There are two statements that I can make and get an easy chuckle out of my two teenagers. The first is, “When I was a kid I lived on Goldilocks Lane…” and the second is, “When I worked at Gaylords…..” The latter was a department store that I believe is now defunct but my kids say it sounds like a gay motorcycle gang. Actually the Gaylords building where I worked is now the Student Center for the New Orleans Baptist Seminary.
I did live on Goldilocks Lane back in the 70’s. Located in Jacksonville, Florida on the west side of the city it was a middle class, blue-collar neighborhood. We lived at the top of the hill in the green and white house. The Rhudys, our best friends, lived in the house on our right and a rent house, with many occupants over the years, was on the left. Just a few doors down stood the Three Bears Nursery and Daycare.

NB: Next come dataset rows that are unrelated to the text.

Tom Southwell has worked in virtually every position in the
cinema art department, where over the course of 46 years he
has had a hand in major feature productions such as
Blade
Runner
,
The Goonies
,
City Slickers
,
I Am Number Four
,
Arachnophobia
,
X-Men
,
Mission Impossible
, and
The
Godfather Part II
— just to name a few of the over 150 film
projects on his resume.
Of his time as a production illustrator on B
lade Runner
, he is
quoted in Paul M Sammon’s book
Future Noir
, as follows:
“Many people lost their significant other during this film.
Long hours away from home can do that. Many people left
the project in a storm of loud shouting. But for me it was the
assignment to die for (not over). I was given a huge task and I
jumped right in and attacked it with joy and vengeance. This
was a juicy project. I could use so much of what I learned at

I spent summers playing like I was John Wayne in Sands of Iwo Jima or an astronaut stranded on the Planet of the Apes. In the evenings my brothers, our friends and me would ride our bikes up and down the road. They were fast and had the infamous banana seats. Our bikes were decorated with an orange fluorescent flag waving above our heads and the sound of click, click, click echoing through the neighborhood from the baseball cards we had attached to the rims to make it sound like on engine.

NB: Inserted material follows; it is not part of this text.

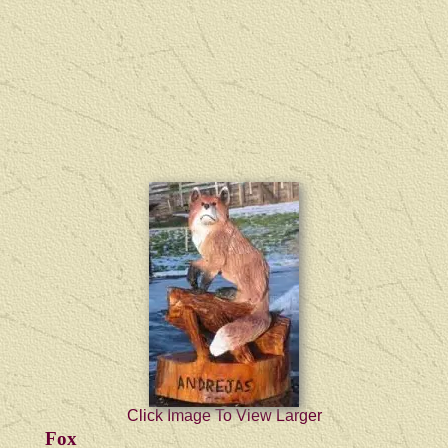
Click Image To View Larger
Fox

We, the proud residents of Goldilocks lane, had our own little subculture. Or at least the kids did. There were the popular kids, the fat kids, the bullies and yes, even girls. But at that age we didn’t care much about the girls. I remember actually holding elections for Mayor of Goldilocks Lane. I lost the election because I could not swing my little brother’s vote in my direction. Probably gave him one too many wedgies!

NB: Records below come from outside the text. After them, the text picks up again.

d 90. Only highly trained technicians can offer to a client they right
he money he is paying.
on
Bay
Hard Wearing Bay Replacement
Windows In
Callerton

We played a unique brand of football in those days – you know in time before moms and dads stopped letting kids be kids and actually have fun regardless of the physical threats of injury. Tag in the road and tackle in the grass but mostly tackle all over followed by an occasional “that’s gotta hurt.” Big John Rhudy was the one you wanted on your team. He was our version of Larry Czonka and could carry 4 kids on his back across the goal line. He looked a lot like Hoss from Gun Smoke. Johnny, not Big John but an older guy that lived across the street, taught us to play football and actually organized a game or two between Goldilocks Lane and the guys over on Miss Muffet Lane and Jack Horner Lane. Don’t remember much about the win-loss column but the games were full of action and mayhem. Our practices were made up of a little game Johnny called “smear the queer with the ball.” I can tell you it was not much fun being the ball carrier.

One year we had a bully on the block that would not let any of us ride our bikes to the 7-Eleven on Lanes Ave. He would make us stop and turn around and since he was older and could whip any of our butts individually, we obeyed. One day we came up with a simple plan to rid Goldilocks Lane of this resident evil and let freedom once again ring free….OK I am getting a little carried away. But our plan was simple and went like clock work . We had the youngest of our group stand in the front yard and challenge the Bully to a fight. The little one taunted him until the bully could take no more and proceeded into the yard to kick a little disrespectful tail. Then, like a scene straight out of Braveheart, the rest of us left our hiding places screaming and cursing and running directly at the bully. We hit him high. We hit him low. I grabbed onto a leg and didn’t let go (poetry not intended there). Once we had him under our control we beat the holy crap out of him. Our frustration level was high because of this boy-devil and our fury irrupted with every punch we threw. For most of that summer he had keep us from our beloved 7-Eleven and the awe inspiring Slurpees and the inevitable brain freezes they caused. Not anymore! At the end of the battle I had the biggest shiner and I wore it like a badge of honor. And the bully never bothered us again. We held our Slurpies high that day in celebration!

There will be more stories from the archives of Goldilocks Lane and yes my kids can still laugh at me when I bring them up. But at least I did not live two blocks over on the dreaded Tinker Bell Lane! We had our standards you know.